Based on anecdotal accounts of cell warranty agreements, we believe most operational assets in GB to have a retained usable capacity of 90-95% (i.e. battery degradation of 5-10%). But, this is warranted, not actual.

What do manufacturers say about battery degradation?

On the whole, manufacturers tend to take a conservative approach and specify lithium-ion cells' life as a number of full charge/discharge cycles, but this is a simplification of real-world operation. A rule of thumb in the industry - expect to retain between 75-85% of energy capacity in 10 years for your energy storage asset operating in 1.5-2 cycles per day (for a 1-hour system). This is (of course) subject to tons of assumptions regarding specification, load profile and usage.

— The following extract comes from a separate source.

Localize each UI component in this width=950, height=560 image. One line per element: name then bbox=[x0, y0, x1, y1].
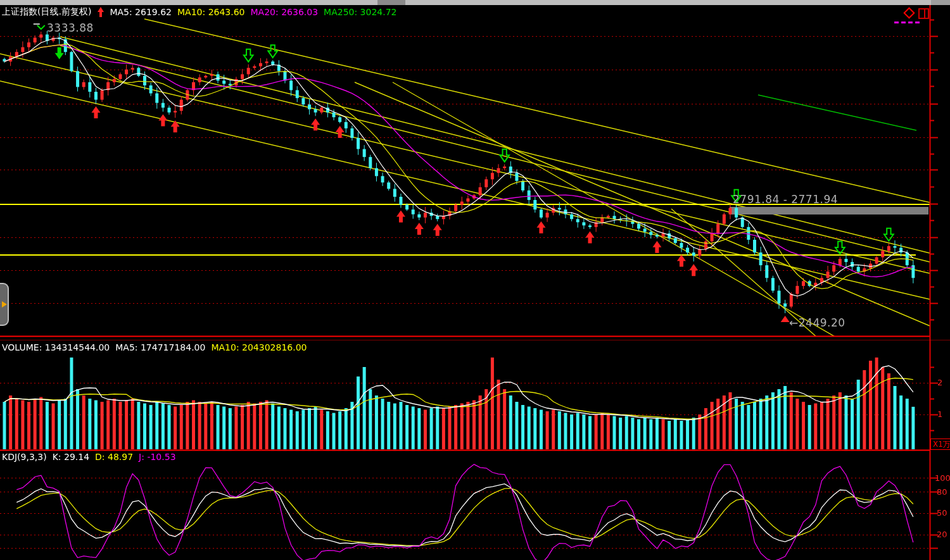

Measuring battery degradation

Over the course of your asset’s lifetime, measuring battery degradation will be crucial to you being an ‘informed operator’ and especially important if battery degradation forms part of your cell warranty contract. With extended warranties now being offered of up to 15 years duration, regular measurements are vital. In some cases, battery degradation tests can determine whether an OEM must replace equipment or pay compensation (£££), so the testing regime must be agreed to upfront and written into the contract.

The most comprehensive way to measure battery degradation is to complete an energy capacity test. The system is charged to 100% SoC and then discharged continuously at a set power until 0% SoC is reached (i.e. 1-hour discharge at rated power from 100%-0% SoC). This is a fantastic test of performance because it’s incredibly ‘vigorous, which will also test the ancillary services (such as cooling). However, these tests themselves will cause some battery degradation (imagine picking your car up from an MOT to find it has an extra 1000 miles on the clock). To reduce these tests' stress, some OEMs advise administering this test as under 50% rated power or less or restricting the SoC levels (i.e. discharge from 80%-20% SoC and extrapolate). The jury’s out.